The Things We Keep

After that, things started happening all the time. Usually, I could explain the incidents away. Sure, I forgot a lot of appointments, but I was a busy paramedic. Getting lost on the way home from work was a little stressful, but directions had never been my strong suit. Unfortunately, there were things that were harder to explain. Like the time I smashed my car window with a ski pole when I couldn’t get the keys to open the door (and then found out the car belonged to the family across the road). And the time I showed up to work on my rostered day off (for the fourth time in a row).

It was the time I forgot the word “twin” when introducing Jack to my buddy Tyrone, from work, that I really started to worry. It was a year after the parking lot incident. I remember staring at Jack, wondering if there was indeed a word for what we were. I searched the dark, dusty corners of my brain, but it was useless. Eventually I called him a person who my mother carried in her uterus at the same time as me. I know, I remember “uterus” but not “twin.” Tyrone laughed; he’d always thought I was nutty. But Jack didn’t laugh. And I knew the jig was up.

I quit my job that day. If I couldn’t remember the word “twin,” what would happen when I couldn’t remember how to resuscitate someone or when I decided it was a good idea to move a patient with a possible neck injury? I had a feeling I’d already been off my game. And when I know something’s going to happen, I don’t see the point in dragging it out.

The same theory applies to life. Life’s going slowly in one direction. I can stay in the slow lane, just keep rollin’ on down that hill, gathering moss and cobwebs until finally, when I come to a stop, I’m so covered in crap, I’m unrecognizable. That’s what Mom did. That’s what most people do. But that’s never been my style.

*

At Rosalind House, there are a lot of drugs. Enough that everyone has their own basket. Every morning and afternoon, the nurse rolls her table-on-wheels through the halls with the baskets, a veritable candy woman of pharmaceuticals. In my basket is Aricept, a round peach-colored tablet responsible for slowing the breakdown of a compound that transmits messages between the nerve cells. Also in the basket is vitamin E, clear and yellow, long and thin. Lastly there is Celexa, a powerful antidepressant responsible for making all of this feel like no big deal. That’s the one I know for sure isn’t working.
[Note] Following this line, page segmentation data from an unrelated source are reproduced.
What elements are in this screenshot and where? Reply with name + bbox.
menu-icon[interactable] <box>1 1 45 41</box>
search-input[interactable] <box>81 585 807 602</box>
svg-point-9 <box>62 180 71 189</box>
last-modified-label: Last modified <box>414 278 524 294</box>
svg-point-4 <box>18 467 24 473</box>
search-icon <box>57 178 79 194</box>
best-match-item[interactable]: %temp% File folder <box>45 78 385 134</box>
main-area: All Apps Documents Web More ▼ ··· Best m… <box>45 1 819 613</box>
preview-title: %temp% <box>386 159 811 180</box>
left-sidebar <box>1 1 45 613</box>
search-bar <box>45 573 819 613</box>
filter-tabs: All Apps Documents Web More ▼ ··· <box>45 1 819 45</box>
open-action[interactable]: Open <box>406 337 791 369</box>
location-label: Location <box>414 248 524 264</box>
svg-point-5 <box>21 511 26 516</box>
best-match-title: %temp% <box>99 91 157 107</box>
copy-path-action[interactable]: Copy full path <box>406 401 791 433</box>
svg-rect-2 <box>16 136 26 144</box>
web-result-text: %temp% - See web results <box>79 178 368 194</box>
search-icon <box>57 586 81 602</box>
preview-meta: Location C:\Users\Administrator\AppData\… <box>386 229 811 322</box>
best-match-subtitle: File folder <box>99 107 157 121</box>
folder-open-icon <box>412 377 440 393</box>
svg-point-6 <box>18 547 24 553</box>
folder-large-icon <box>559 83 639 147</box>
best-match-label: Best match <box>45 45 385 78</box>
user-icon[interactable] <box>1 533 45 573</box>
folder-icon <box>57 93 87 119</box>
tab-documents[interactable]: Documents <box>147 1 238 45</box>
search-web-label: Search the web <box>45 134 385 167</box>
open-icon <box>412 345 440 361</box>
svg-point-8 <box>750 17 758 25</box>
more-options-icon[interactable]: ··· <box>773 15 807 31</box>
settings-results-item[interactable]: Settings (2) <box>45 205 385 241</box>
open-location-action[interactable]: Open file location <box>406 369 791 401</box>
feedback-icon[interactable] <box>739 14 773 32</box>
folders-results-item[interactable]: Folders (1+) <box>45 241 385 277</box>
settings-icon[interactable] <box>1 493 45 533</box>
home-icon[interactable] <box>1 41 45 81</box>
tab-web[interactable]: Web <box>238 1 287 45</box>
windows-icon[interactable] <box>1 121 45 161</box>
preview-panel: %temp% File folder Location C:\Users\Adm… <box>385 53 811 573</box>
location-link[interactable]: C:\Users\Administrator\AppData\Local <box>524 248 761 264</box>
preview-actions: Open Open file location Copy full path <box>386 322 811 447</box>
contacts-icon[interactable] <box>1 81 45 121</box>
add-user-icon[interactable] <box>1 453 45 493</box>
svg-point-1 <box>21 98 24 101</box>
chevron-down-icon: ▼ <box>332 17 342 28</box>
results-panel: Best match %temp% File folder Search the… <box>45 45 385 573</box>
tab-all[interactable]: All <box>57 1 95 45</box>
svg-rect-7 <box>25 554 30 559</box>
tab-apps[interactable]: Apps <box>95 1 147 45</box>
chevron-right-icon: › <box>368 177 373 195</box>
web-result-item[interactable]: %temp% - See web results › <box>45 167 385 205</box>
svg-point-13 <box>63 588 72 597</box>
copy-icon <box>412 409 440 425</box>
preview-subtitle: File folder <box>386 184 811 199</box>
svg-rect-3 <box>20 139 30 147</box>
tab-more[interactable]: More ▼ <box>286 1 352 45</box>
I don’t get dressed until my second week at Rosalind House. When I do, I wonder why I bothered. All I do here is lie in bed, scribble in my journal, and stare out the window. Any visitors I might have had (Jack notwithstanding) have been told, at my request, that I’m at a facility on the other side of the country (Hey, I’m not likely to remember them anyway, and I need a “pity visit” like I need a hole in the head). Eric, the manager guy, stops by continually, trying to cajole me into bingo. (Yeah. Like that’s gonna happen.) Various nurses and staff have popped in. But I’ve been out of my room only once, and when I did leave it, I got so twisted around that I couldn’t find my way back. As far as blips went, this one wasn’t so bad. At least I knew I was at Rosalind House. I knew I had a room. But the only thing my little trip out of my room taught me is that I’m in the right place. Residential care.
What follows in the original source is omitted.